También hay muchos juegos estupendos para practicar allí:
¡Mira cómo huele! Tanto si llevas a tu hijo en la sillita como si va andando, pasa tu mano por un arbusto aromático y acércasela para que te la huela. La experiencia le resultará muy agradable y despertará su interés por las plantas.
¿Qué suena? Paraos de vez en cuando para escuchar las hojas de los árboles movidas por el viento, el canto de algún pájaro, el “cri-cri” de un grillo, el sonido del agua que corre… Si es mayorcito podéis jugar a adivinar qué es exactamente lo que suena.
La bolsa de los tesoros. Antes de salir de casa para dar un paseo, acuérdate de coger una bolsa para ir guardando los tesoros que os encontréis. Vale casi todo: piedrecitas de colores, piñas, flores, cortezas de los árboles… Si tu hijo aún es bebé, disfrutará viéndote y observando lo que coges, y si es mayorcito se lo pasará genial ejerciendo el papel de un intrépido explorador.
Pide un deseo. En vuestras caminatas no puede faltar la petición de deseos. Coge los dientes de león que os vayáis encontrando y enseña a tu hijo a soplarlos. Si es “mayor”, dile que lo haga con los ojos cerrados al tiempo que pide un deseo. Así el paseo se convertirá en una experiencia realmente mágica.
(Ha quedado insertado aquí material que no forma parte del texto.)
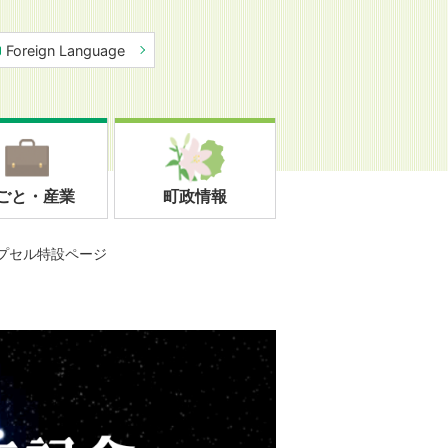
Foreign Language
ごと・産業
町政情報
カプセル特設ページ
¡Me haces cosquillas! Hay plantas que parecen verdaderos plumeros. Coge ramitas de alguna que sea de tacto suave y pásaselas a tu hijo por las piernas y el cuello. Se partirá de risa, al tiempo que estimulas su sentido del tacto y le haces más consciente de su cuerpo.
¿Qué ves? En el campo, el tradicional juego del “veo veo” se vuelve mucho más interesante. Haz que tu hijo se fije en las cosas de color rojo, luego en las amarillas y luego en las marrones. Es un modo de lo más eficaz de enseñarle los colores y de potenciar su atención.
Mariquita, mariquita. Seguro que por el campo os encontráis alguna mariquita. Cógela y póntela en la mano para que te recorra los dedos. A tu hijo le parecerá que es listísima. Si no le asusta, pónsela en su mano para que la mariquita se “pasee” por ella.
¡Piedra va! Si pasáis por algún río, charca o laguna, anima a tu hijo a tirar piedras al agua. Se sorprenderá al ver las ondas que dejan en la superficie.
Como ves, hay cientos de juegos que te permitirán disfrutar momentos preciosos con tu hijo, ahora que el tiempo es estupendo e invita a salir fuera. No dejes pasar la oportunidad. Merece la pena.